Playing against that 1-2 zone, Minnesota went completely passive while Sexton went crazy. He finished with 40 points, 26 of which came after the fight. Sexton scored 19 points in the final 10:41, when the Tide were limited to just three players. Alabama at one point cut Minnesota’s lead to 83-80 and had possession with a chance to tie.

The Gophers would, mercifully, go on to win, 89-84, but I don’t think anyone actually cares about the final score.

“I’ve never ever seen that in my life,” Pitino said. “Never.”

“That was probably one of the most bizarre things I’ve ever been a part of in college basketball,” Minnesota’s Jordan Murphy, who finished with 19 points and 14 boards, said afterwards. “I never had this in AAU. You probably have to take it all the way back to elementary school.”

“We don’t practice much 5-on-3 offense,” Richard Pitino added, and why would he? This is not normal, and the way that Alabama was defending -- essentially daring Minnesota to shoot wide open jump shots -- took away any aggressiveness that the Gophers had. It was as if they expected Alabama to roll over and die when the Tide were simply hoping that Minnesota missed some shots.

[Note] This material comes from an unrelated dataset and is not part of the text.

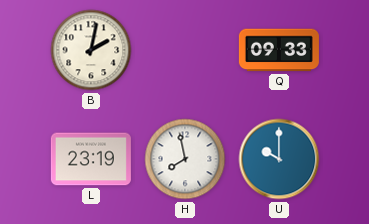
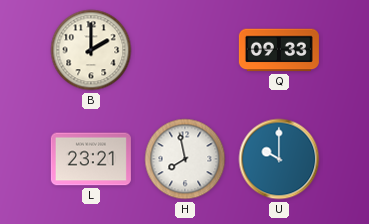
B: 2:02 -> 2:00
L: 23:19 -> 23:21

“I was easier when it was 5-on-4,” Pitino said. “I did a very bad job the last 13 minutes, and I have no answers on how I could have done a better job there.”

Odds are good he’ll never have to do it again.

In a game that was played in a pro sports town while both the Alabama and Minnesota football teams were getting smacked around by their arch-rivals, the basketball teams playing a meaningless showcase game that became the wildest story in sports.